Luis nodded, “Do you think he’s ... gonna turn into one of them? Like a zombie?”
The idea would have seemed insane a day earlier. Now, they were living in a world filled with insane.
“I don’t know.”
Luis said, “If he shows any signs, any signs at all, we need to shoot him before he infects us.”
“We can’t just shoot him.”
“We don’t have to; I will,” Luis said.
Brent paused for a long time trying to think of the right way to frame his words without sounding even crazier than their theories of alien zombies taking over the city.
“What if he’s connected to Ben somehow?”
“What?”
“You heard Ben, right?
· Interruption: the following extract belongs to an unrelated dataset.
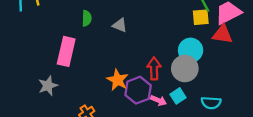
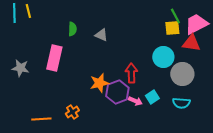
gray circle: (185, 69) -> (182, 74), moved
orange star: (118, 80) -> (99, 83), turned 30
gray star: (48, 86) -> (20, 68), moved, turned 30

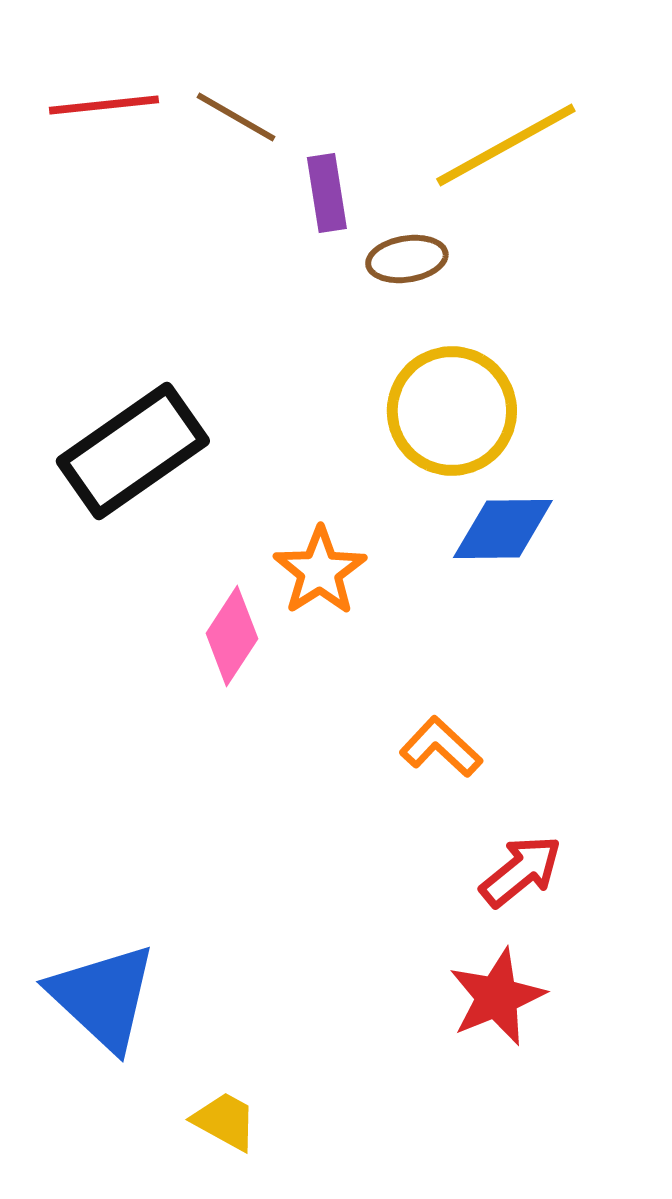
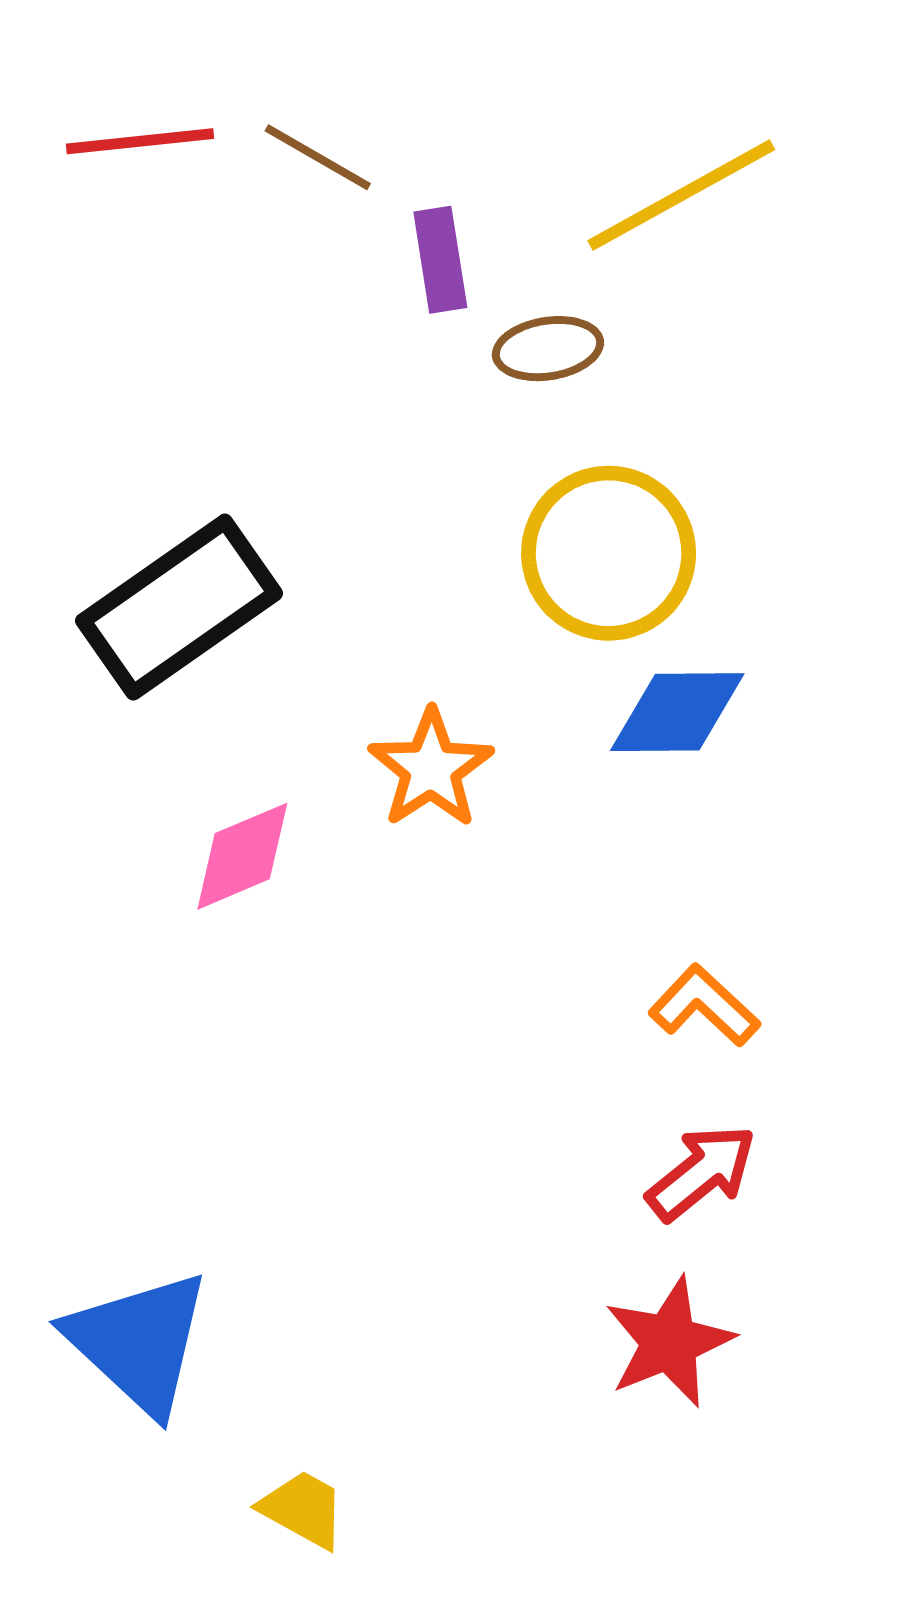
pink diamond: (232, 636) -> (242, 856), moved, turned 34
orange L-shape: (441, 747) -> (704, 1006), moved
I mean, you don’t know Ben’s voice, but I do. And that was it. What if Joe is somehow channeling Ben from somewhere else? Maybe Ben is in trouble and somehow Joe, in a nearly comatose state, is able to pick up on the broadcast?”
“Sure, it may have sounded like your son, but all the old man said was ‘Daddy,’ not ‘Daddy, come save me’ or anything like that.”
Brent stared in the rearview, but Luis didn’t meet his gaze, his eyes fixed on the road.
“What are you saying?” Brent asked.
“I’m saying, and don’t take this wrong, but maybe you’re hearing what you want to hear. You want to believe your wife and son are alive and out there. Hell, I want the same thing for my little girl. But that don’t make it so. I don’t know why Joe sounded like your kid. It’s freaky as shit, but I don’t think it changes a thing. We still need to head to Black Island and get the hell outta here before more of those fuckers come at us.”
Brent stared hard at the mirror, Luis’ words seeping in, though it was hard to ignore a message from Ben, even if it wasn’t the genuine thing. Even though he considered Luis’ logic, which rang loud and rational in the practical side of Brent’s brain, he still couldn’t shake the sound of his baby boy’s voice. It was as if Ben were there in the car, riding right beside them.